■ **Work instruction**:
A copy is needed of each line in the records that has the word "Acquaviva".

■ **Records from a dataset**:
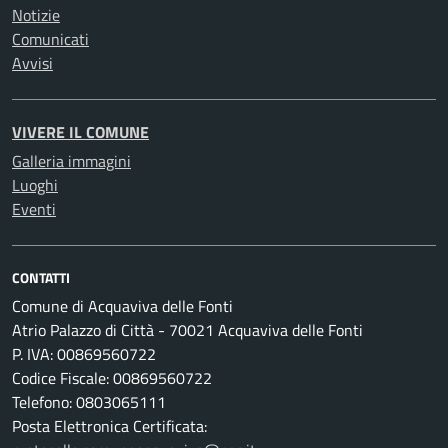
Notizie
Comunicati
Avvisi
VIVERE IL COMUNE
Galleria immagini
Luoghi
Eventi
CONTATTI
Comune di Acquaviva delle Fonti
Atrio Palazzo di Città - 70021 Acquaviva delle Fonti
P. IVA: 00869560722
Codice Fiscale: 00869560722
Telefono: 0803065111
Posta Elettronica Certificata:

■ **Output below**:
Comune di Acquaviva delle Fonti
Atrio Palazzo di Città - 70021 Acquaviva delle Fonti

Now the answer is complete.